そんなうどん県にある香川大学では、農学部の合谷祥一教授が統括する「うどん学」という講義が行われています。では、この「うどん学」とはどんな講義なのでしょうか? 合谷先生にお話を伺いました。
うどんの酸いも甘いも全て学ぶうどん学
「うどん学」を統括されている合谷祥一教授
――合谷先生が統括されている「うどん学」とは、どんな講義なのでしょうか?
うどん学は、農学部3・4年生の選択科目として2016年4月に開講しました。全15回の講義で構成されており、その内容は讃岐うどんの歴史や文化、うどんの原料である小麦についてなど多岐にわたります。
――うどんに関する幅広い知識を学ぶことができるのですね。
そうですね。一般的なうどんの知識だけでなく、例えば小麦の品種改良、製粉技術、栄養が偏らないようにするためのうどんの食べ方、製麺工場の見学や、手打ちうどん体験の実習もあります。
講義全体の方向性は私が決めていますが、全ての分野を教えることはできないので、別の先生に依頼したり、専門家を招いたりして、さまざまな分野の講義を実施しています。
――非常に人気のある講義だと伺いましたが、何人くらいの学生が受講していますか?
実習との関係もあり、現在は定員を100名に定めています。ただ、受講希望者はそれ以上集まるので、毎回抽選で決めています。
毎回定員以上の受講希望者が集まる人気講義
――希望しても受けられない可能性があるのですか……。講義の中で特に反響が大きかったものは何が挙げられますか?
「うどんのゆで汁の処理問題」ですね。
実はうどんのゆで汁の汚染指数(COD)は、100倍に薄めても池や川の水よりも高いのをご存じでしょうか?
――いえ、知りませんでした! 100倍に薄めても川の水よりも汚いって、相当な汚染度なのですね。

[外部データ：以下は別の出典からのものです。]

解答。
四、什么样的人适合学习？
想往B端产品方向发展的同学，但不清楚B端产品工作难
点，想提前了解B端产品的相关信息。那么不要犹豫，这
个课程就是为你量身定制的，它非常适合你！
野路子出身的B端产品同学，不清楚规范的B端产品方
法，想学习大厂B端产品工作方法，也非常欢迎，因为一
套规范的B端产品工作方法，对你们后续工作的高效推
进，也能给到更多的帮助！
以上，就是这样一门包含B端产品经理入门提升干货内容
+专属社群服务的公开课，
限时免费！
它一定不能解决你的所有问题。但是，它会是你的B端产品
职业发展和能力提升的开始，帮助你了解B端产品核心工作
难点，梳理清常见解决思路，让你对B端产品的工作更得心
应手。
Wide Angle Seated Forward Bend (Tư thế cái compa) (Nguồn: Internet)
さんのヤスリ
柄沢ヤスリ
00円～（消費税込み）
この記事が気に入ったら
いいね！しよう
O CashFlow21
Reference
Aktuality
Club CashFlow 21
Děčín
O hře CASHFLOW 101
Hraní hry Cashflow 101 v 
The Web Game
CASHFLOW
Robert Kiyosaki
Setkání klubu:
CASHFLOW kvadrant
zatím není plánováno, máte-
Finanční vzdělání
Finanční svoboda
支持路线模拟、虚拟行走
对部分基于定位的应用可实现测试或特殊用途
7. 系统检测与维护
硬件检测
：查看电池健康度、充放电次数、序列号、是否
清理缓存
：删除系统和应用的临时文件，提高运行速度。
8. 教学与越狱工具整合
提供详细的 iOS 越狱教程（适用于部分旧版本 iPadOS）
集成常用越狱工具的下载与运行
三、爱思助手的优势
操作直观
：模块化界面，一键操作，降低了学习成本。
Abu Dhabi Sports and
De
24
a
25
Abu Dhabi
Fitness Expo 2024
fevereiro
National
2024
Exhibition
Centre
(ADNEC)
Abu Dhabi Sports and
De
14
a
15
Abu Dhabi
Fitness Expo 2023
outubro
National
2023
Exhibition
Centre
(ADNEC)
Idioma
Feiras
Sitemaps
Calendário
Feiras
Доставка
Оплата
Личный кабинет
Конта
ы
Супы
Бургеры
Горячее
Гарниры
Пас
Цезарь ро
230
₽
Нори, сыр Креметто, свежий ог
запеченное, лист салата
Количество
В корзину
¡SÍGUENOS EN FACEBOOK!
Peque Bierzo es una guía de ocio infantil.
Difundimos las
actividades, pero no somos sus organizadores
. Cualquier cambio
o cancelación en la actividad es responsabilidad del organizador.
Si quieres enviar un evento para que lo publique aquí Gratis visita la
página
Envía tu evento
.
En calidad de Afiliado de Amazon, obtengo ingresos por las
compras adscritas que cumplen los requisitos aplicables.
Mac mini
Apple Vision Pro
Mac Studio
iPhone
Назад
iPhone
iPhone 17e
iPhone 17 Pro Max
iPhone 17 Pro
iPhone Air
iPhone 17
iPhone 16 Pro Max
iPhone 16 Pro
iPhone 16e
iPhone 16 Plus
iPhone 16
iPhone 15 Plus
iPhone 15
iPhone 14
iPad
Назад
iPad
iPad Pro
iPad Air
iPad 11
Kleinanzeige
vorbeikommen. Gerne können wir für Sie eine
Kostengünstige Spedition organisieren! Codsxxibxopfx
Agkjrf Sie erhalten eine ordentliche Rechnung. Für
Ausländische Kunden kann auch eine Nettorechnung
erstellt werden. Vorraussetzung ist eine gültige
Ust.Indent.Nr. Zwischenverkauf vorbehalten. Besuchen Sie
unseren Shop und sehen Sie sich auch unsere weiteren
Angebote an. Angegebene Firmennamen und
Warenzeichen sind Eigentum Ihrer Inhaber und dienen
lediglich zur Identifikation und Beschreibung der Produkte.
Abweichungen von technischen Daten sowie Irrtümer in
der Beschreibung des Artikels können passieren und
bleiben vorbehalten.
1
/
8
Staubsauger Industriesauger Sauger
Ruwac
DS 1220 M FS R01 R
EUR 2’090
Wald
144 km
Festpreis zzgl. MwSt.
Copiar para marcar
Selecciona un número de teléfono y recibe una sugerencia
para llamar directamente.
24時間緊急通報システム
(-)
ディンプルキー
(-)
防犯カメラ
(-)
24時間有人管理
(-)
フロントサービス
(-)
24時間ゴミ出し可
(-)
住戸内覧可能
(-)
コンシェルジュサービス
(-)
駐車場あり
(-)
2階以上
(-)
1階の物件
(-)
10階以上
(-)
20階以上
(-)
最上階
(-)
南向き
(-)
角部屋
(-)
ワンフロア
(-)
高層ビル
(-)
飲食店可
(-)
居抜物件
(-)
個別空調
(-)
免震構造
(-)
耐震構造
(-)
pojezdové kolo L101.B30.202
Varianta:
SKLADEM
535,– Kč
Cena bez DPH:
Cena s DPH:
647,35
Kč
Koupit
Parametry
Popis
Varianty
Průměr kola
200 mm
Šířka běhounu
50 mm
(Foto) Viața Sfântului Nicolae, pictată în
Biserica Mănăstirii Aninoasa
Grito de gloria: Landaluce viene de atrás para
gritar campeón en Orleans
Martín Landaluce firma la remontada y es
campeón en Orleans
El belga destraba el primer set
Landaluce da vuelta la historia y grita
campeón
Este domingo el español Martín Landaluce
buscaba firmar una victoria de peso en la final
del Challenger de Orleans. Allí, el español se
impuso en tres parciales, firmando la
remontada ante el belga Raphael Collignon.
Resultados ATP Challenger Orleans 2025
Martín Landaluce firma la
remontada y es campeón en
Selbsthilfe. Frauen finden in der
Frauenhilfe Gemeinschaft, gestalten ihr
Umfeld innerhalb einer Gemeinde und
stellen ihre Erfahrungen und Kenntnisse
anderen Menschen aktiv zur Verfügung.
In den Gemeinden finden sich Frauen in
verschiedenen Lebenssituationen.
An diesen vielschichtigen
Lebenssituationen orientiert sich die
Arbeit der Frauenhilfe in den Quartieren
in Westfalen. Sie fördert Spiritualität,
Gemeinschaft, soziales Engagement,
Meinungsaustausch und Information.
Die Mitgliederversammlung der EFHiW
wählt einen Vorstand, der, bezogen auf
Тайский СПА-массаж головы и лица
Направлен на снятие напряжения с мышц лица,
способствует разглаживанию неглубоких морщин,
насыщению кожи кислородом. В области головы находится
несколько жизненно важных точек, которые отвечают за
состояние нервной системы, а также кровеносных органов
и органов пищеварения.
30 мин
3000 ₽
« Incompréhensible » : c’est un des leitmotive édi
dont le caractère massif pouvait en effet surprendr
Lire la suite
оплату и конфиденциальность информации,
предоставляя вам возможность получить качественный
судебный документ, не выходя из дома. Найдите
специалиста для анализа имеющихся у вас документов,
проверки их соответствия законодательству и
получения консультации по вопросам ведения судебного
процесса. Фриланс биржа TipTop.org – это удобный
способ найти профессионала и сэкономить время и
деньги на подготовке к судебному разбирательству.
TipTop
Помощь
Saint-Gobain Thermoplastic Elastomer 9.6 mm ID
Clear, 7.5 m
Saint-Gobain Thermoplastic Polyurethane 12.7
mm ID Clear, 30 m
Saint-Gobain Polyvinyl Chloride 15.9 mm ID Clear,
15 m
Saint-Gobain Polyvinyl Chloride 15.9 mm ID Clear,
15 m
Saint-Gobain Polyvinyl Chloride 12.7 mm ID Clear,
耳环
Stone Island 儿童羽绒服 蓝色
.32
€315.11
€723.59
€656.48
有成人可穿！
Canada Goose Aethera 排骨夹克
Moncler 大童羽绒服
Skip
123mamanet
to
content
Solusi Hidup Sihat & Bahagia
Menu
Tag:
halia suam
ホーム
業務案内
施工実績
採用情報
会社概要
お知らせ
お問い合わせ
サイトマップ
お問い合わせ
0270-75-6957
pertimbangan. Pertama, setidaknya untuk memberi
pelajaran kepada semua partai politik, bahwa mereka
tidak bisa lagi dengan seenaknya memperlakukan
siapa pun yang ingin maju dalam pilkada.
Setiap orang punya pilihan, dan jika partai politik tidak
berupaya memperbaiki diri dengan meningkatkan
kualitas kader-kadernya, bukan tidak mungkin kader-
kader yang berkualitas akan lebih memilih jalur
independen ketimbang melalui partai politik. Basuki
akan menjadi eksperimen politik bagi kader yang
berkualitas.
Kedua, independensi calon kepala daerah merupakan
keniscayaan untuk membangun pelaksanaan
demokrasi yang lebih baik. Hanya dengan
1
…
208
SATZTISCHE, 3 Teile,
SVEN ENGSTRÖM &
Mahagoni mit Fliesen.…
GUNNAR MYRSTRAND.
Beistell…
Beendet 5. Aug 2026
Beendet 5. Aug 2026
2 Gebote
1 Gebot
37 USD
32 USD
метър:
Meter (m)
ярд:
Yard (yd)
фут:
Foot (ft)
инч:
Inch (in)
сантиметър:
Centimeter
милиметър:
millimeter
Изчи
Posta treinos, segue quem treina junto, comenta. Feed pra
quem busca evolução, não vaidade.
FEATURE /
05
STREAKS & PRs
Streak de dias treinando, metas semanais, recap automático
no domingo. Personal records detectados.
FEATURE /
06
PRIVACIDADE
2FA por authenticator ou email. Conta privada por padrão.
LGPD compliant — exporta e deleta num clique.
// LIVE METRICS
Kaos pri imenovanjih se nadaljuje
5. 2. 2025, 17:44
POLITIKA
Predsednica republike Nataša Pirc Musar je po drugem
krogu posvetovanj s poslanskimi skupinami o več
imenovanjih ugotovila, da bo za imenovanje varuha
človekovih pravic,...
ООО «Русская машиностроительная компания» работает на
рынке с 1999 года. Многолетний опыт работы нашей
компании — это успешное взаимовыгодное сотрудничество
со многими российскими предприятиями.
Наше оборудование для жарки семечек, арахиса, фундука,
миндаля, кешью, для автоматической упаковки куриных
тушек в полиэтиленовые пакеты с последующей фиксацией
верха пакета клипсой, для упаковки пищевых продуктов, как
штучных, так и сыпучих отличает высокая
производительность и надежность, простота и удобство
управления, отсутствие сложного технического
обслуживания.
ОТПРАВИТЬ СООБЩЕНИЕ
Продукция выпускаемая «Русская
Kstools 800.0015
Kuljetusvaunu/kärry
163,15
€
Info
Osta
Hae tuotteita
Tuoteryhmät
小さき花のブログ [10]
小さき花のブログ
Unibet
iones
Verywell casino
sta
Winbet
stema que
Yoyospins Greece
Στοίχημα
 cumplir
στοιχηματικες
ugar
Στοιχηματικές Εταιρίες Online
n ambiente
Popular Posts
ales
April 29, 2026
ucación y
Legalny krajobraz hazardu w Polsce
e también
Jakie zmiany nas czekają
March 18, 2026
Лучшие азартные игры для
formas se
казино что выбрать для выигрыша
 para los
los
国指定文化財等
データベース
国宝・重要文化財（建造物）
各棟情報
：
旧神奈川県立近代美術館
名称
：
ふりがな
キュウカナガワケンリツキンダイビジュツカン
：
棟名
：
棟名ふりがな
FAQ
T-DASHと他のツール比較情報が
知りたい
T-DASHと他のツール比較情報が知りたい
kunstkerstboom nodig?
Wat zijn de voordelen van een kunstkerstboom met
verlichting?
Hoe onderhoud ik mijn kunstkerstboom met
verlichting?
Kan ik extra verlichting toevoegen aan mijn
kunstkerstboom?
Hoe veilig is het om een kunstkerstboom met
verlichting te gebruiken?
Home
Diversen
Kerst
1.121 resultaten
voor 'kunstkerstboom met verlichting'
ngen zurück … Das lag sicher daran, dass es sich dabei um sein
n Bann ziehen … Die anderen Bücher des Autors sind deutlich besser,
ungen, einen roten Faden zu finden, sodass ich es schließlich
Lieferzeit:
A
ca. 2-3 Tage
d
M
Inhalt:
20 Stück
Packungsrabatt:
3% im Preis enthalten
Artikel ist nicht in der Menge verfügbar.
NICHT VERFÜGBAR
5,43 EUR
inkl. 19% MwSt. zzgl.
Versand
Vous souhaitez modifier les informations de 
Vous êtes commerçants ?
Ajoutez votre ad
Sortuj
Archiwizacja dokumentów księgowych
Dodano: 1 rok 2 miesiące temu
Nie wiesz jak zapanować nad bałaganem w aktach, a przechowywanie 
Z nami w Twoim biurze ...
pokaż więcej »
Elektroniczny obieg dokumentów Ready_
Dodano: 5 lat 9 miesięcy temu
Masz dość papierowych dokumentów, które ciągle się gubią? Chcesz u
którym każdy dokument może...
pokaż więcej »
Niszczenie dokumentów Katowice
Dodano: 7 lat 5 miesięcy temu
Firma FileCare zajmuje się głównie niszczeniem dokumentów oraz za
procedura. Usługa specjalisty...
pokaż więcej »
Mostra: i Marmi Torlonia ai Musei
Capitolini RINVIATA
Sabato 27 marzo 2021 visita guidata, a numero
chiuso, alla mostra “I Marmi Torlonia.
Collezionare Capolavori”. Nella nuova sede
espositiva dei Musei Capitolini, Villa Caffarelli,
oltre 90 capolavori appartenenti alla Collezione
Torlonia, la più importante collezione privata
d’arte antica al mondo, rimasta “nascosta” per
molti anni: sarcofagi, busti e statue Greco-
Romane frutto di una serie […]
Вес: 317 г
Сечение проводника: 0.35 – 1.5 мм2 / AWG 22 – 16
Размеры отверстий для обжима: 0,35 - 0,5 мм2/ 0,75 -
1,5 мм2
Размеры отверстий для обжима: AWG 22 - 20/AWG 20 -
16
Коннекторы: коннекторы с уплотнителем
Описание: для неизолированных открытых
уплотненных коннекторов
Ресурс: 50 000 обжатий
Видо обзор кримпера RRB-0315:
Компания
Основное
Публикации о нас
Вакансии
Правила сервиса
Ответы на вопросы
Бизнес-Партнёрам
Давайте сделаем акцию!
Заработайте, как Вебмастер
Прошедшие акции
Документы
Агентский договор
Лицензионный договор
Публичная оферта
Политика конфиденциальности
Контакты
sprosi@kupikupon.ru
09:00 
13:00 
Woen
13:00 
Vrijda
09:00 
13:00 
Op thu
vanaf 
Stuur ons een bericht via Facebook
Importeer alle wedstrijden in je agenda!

香川県の人々はうどんを多く食べますから、それだけ汚染指数の高い排水を多く流していることになります。これは深刻な問題になっていて、県もさまざまな対策を行っています。
大学の講義は客観性が求められるので、いい部分だけでなく、負の側面も取り上げ、学生たちに問題提起をしています。
――うどんが盛んな地域だからこそ、マイナスの面もしっかりと学び、解決策を考えないといけませんね。
産学官連携の講義の第3弾として誕生
――「うどん学」の講義はどのような経緯で生まれたのでしょうか?
香川大学の農学部では、「地域資源学シリーズ」と銘打って、地域に根ざした産学官連携の講義を行っています。
これまでに「オリーブ学」や「希少糖学」といった地元の地域資源をテーマにした講義を開講し、それらに続く講義として生まれたのが「うどん学」です。
――地域に根差した講義シリーズの一つなのですね。この講義を進めていく中で、どのような点が面白い、興味深いと感じられましたか?
専門家の先生から意外な話が聞けることもあるので、それが面白いですね。先の「ゆで汁の話」はまさにそうです。自分が考えていた以上に深刻な問題であることをあらためて知ることができました。